PROBLEM TO WORK ON:
Collect all lines from the records below that include the word "Roofing".

○ ○ ○

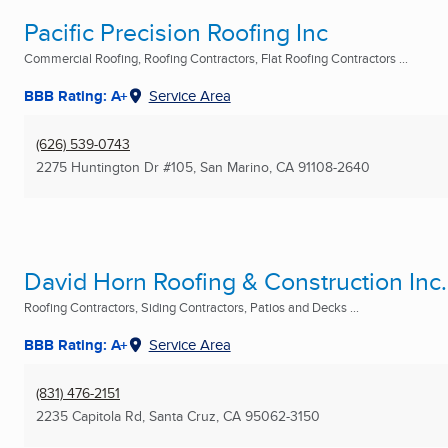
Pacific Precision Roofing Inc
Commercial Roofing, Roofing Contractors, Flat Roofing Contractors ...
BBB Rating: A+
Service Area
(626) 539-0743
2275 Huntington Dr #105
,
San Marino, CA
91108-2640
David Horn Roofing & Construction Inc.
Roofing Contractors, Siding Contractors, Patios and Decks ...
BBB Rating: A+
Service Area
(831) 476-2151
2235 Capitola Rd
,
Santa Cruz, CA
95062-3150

○ ○ ○

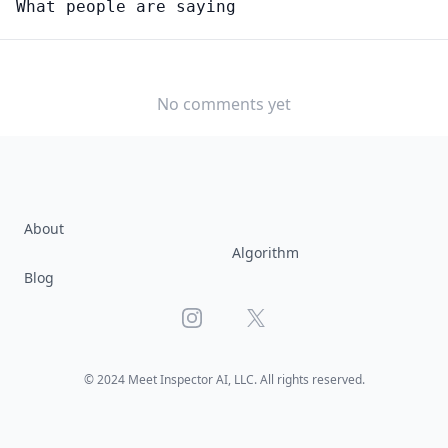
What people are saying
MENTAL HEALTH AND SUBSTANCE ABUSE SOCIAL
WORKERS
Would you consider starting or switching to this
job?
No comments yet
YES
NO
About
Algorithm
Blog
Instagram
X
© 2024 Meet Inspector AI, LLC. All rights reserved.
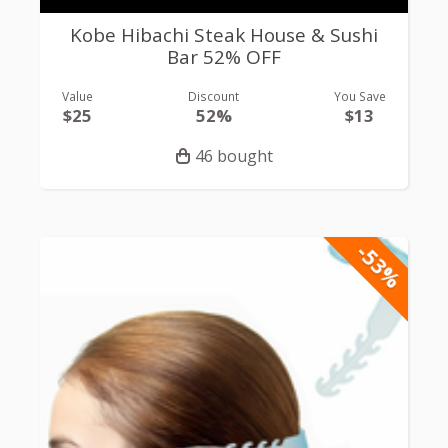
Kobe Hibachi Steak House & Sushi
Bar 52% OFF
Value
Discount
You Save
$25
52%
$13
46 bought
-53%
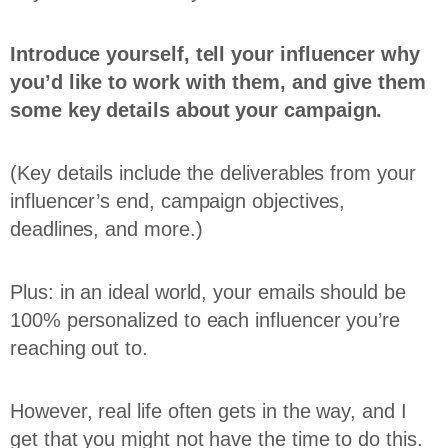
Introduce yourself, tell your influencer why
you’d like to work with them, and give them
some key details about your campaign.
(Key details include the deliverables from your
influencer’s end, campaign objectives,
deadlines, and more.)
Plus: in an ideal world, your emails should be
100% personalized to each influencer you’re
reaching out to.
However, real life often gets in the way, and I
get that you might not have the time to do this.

○ ○ ○

OUTPUT BELOW:
Pacific Precision Roofing Inc
Commercial Roofing, Roofing Contractors, Flat Roofing Contractors ...
David Horn Roofing & Construction Inc.
Roofing Contractors, Siding Contractors, Patios and Decks ...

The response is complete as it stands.